Sin embargo, ese viejo dicho esperan borrarlo esta noche el mexicano Erik Morales y el filipino Manny Pacquiao, cuando se encierren nuevamente en el cuadrilátero del Thomas & Mack Center de Las Vegas, Nevada, despertando seguramente el interés del mundo boxístico.
¿Quién prevalecerá? A simple vista, Pacquiao luce favorito, sobre todo porque después de una primera derrota cuestionada por algunos, en una gran presentación de ambos púgiles, en la segunda cita del 21 de enero de este año le dio una lección de boxeo al mexicano, hasta noquearlo técnicamente en 10 asaltos.
Morales nunca había sido superado de esa manera en más de 50 combates profesionales. Pero el “Pacman” lo dejó sin aliento, aprovechando el sobreesfuerzo que realiza el mexicano bajando a la división de los súper plumas.
Con este resultado todo parecía indicar que el retiro de Morales había llegado.
El clásico “no más” aparecía en una gigante pantalla electrónica, de esas que están en la quinta avenida de Nueva York, pero el guerrero azteca siguió en la lucha para vengarse del filipino, uno de los peleadores revelación de los últimos años.

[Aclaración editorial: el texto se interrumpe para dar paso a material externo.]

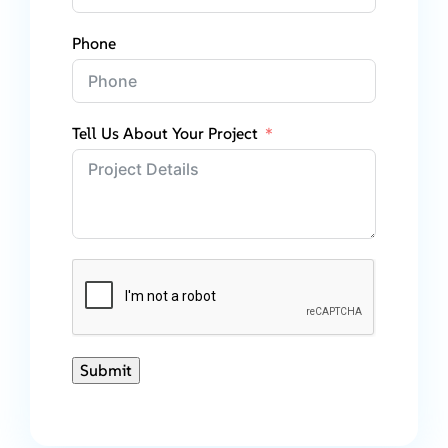
Phone
Tell Us About Your Project
Submit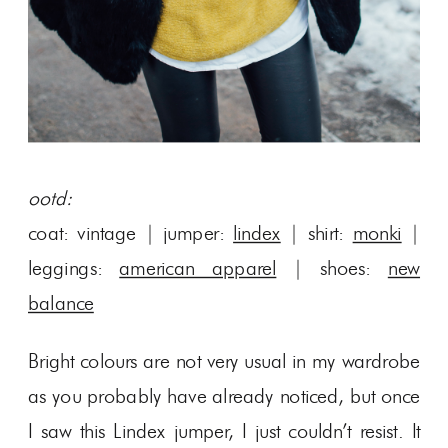
ootd:
coat: vintage | jumper:
lindex
| shirt:
monki
|
leggings:
american apparel
| shoes:
new
balance
Bright colours are not very usual in my wardrobe
as you probably have already noticed, but once
I saw this Lindex jumper, I just couldn’t resist. It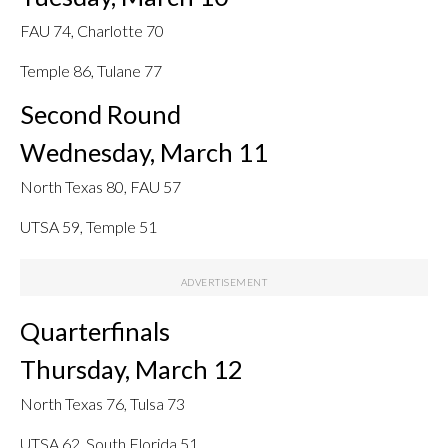
FAU 74, Charlotte 70
Temple 86, Tulane 77
Second Round
Wednesday, March 11
North Texas 80, FAU 57
UTSA 59, Temple 51
Quarterfinals
Thursday, March 12
North Texas 76, Tulsa 73
UTSA 62, South Florida 51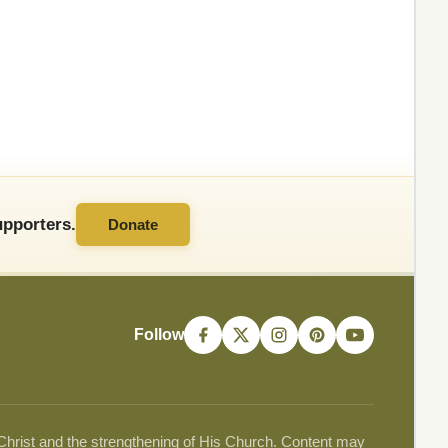
pporters.
Donate
Follow
 Christ and the strengthening of His Church. Content may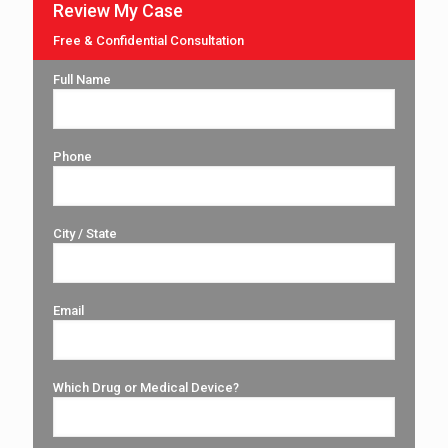
Review My Case
Free & Confidential Consultation
Full Name
Phone
City / State
Email
Which Drug or Medical Device?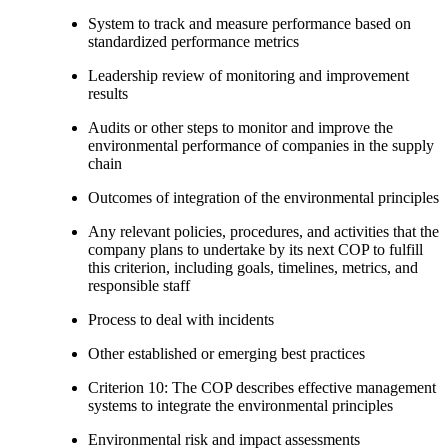
System to track and measure performance based on
standardized performance metrics
Leadership review of monitoring and improvement
results
Audits or other steps to monitor and improve the
environmental performance of companies in the supply
chain
Outcomes of integration of the environmental principles
Any relevant policies, procedures, and activities that the
company plans to undertake by its next COP to fulfill
this criterion, including goals, timelines, metrics, and
responsible staff
Process to deal with incidents
Other established or emerging best practices
Criterion 10: The COP describes effective management
systems to integrate the environmental principles
Environmental risk and impact assessments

Morales dejó a un lado al entrenador mexicano José Luis López, contratado para esa pelea.
Regresó con su padre José “Olivaritos” Morales, un ex boxeador profesional que había dirigido su carrera desde niño.
Y después de someterse a un riguroso entrenamiento, casi científico, una dieta con los mejores especialistas en la materia para marcar la categoría y una convicción a prueba de fuego laborando arduamente en las montañas del Centro Ceremonial Otomí, espera llevarse una decisión favorable ante Pacquiao.
El filipino, por su parte, es un boxeador nato. Siempre trabaja duro en cada uno de sus compromisos, no enfrenta problemas de peso y esta vez parece llegar en muy buenas condiciones después de someterse a una ardua preparación con el estadounidense Freddy Roach, un entrenador muy popular en el área de Los Ángeles.
La velocidad de Pacquiao, incansable por cierto, es el principal elemento que lo ubican un paso adelante de Morales. El filipino tira golpes desde todos los ángulos imaginable, tiene cierta fortaleza a pesar que viene subiendo desde la división mosca.
Morales llegará a este compromiso con un palmarés de 48-4, 34 nocauts, pero con el mal antecedente de 3 derrotas en sus últimas 4 peleas. En cambio, Pacquiao lo hará con 42-3, dos empates, 33 nocauts y la balanza a su favor.